Reading Kenny MacAskill, “the former justice secretary who pushed through the single force plan”, criticise the Scottish Police Authority (SPA) is like listening to Tony Blair ask what idiot took us into the Iraq War (Is Scottish policing fit for purpose?, State of the nation, April 16). General secretary of the Scottish Police Federation Calum Steele observing that the SPA had “not been a success” – despite being “arguably more effective” than the bodies it superceded – made just as much sense.
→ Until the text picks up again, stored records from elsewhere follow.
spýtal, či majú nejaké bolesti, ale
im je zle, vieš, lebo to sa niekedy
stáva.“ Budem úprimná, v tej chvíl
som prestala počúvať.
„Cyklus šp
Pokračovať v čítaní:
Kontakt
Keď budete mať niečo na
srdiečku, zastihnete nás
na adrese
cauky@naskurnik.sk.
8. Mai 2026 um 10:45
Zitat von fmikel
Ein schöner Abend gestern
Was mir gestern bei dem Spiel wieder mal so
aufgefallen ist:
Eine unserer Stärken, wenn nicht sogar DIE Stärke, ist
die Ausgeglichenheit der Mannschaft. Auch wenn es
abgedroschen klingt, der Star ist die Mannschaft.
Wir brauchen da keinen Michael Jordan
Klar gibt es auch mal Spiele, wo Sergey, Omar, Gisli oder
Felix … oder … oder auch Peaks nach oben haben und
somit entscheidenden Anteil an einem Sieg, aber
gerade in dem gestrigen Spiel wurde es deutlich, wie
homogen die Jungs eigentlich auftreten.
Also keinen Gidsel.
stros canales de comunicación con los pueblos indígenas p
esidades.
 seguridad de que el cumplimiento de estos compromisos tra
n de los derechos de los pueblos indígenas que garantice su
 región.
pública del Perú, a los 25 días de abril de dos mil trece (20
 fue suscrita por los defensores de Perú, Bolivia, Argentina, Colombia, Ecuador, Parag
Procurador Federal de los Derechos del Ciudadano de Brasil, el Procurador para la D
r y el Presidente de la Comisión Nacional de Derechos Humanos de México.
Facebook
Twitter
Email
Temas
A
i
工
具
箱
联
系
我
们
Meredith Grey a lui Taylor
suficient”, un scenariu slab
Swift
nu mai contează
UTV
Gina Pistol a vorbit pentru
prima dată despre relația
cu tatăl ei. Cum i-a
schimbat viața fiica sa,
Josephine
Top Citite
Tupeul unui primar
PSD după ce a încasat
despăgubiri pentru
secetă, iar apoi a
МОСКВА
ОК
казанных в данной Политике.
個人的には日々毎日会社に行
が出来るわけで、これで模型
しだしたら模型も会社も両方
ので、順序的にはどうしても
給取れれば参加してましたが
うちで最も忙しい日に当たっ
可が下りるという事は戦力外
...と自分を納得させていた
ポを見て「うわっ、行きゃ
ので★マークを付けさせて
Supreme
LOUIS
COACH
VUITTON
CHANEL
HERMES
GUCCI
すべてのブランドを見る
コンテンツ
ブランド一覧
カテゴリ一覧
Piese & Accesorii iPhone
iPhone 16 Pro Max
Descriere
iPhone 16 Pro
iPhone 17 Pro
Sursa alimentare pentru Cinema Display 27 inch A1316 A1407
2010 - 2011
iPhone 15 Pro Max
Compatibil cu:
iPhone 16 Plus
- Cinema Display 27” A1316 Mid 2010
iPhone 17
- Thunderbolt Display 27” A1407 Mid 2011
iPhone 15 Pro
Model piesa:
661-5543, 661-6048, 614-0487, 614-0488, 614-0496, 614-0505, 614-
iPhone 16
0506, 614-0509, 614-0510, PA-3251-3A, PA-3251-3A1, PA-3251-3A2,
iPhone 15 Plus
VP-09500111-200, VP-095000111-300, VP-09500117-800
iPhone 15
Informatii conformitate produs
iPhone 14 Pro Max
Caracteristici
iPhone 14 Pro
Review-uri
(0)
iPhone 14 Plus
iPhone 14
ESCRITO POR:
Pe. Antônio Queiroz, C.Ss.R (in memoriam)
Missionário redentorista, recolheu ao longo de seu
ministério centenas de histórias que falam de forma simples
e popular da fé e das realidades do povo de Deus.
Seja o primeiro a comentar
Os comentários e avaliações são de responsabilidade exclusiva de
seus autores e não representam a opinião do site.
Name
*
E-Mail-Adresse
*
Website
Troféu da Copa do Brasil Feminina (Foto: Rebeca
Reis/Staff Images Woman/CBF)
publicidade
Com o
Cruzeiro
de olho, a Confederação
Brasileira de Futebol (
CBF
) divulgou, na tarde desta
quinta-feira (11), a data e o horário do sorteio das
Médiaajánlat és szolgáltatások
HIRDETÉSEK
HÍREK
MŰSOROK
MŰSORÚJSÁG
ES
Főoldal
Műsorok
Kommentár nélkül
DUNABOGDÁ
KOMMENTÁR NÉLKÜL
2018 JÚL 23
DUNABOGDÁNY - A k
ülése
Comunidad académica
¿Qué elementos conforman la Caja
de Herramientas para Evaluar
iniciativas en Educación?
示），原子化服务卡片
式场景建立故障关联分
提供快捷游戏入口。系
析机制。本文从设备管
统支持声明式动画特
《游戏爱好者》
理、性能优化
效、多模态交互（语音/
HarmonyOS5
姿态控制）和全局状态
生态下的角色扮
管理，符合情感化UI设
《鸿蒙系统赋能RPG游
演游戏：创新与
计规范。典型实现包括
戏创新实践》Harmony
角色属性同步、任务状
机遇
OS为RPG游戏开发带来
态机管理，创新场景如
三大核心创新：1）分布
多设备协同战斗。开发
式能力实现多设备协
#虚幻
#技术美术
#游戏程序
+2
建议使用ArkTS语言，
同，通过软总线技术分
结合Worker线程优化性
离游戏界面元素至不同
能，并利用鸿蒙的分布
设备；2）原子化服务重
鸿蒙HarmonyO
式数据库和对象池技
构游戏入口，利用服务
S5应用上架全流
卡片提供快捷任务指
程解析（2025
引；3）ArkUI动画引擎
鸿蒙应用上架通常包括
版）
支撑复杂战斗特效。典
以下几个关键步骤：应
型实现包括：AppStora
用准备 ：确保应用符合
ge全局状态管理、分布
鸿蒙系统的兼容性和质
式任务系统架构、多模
Elsewhere in your Easter weekend newspaper, collapse in the Christian church was lamented. For me, this is where the true problem lies with our police. They have for far too long enjoyed no such challenge to their divine status; indeed, such status is routinely reaffirmed within the churches of Holyrood, the media, our courts etc. That is why Mr Steele feels able to complain on officers’ behalf of the “organisational bull***t” of policing, and of the “unnecessarily adversarial approach” adopted by a watchdog when responding to complaints citing his members.
Is Scottish policing fit for purpose? In my view, the question should be: are Scottish police still relevant? From the viewpoint of those who have spent more time in courts than Andy Murray, so many industries have designed out at source much potential for crime and often have become self-policing, and so much public law and order has been privatised and devolved to corporate security firms, with side-street superheroes snatching cheap kudos wherever they can, police are now little more than the Postman Pats of the Procurator Fiscal.
And, from the standpoint of a bemused (burgled) public, it takes nothing short of a catclysm to persuade police to turn the ignition keys in their pandas.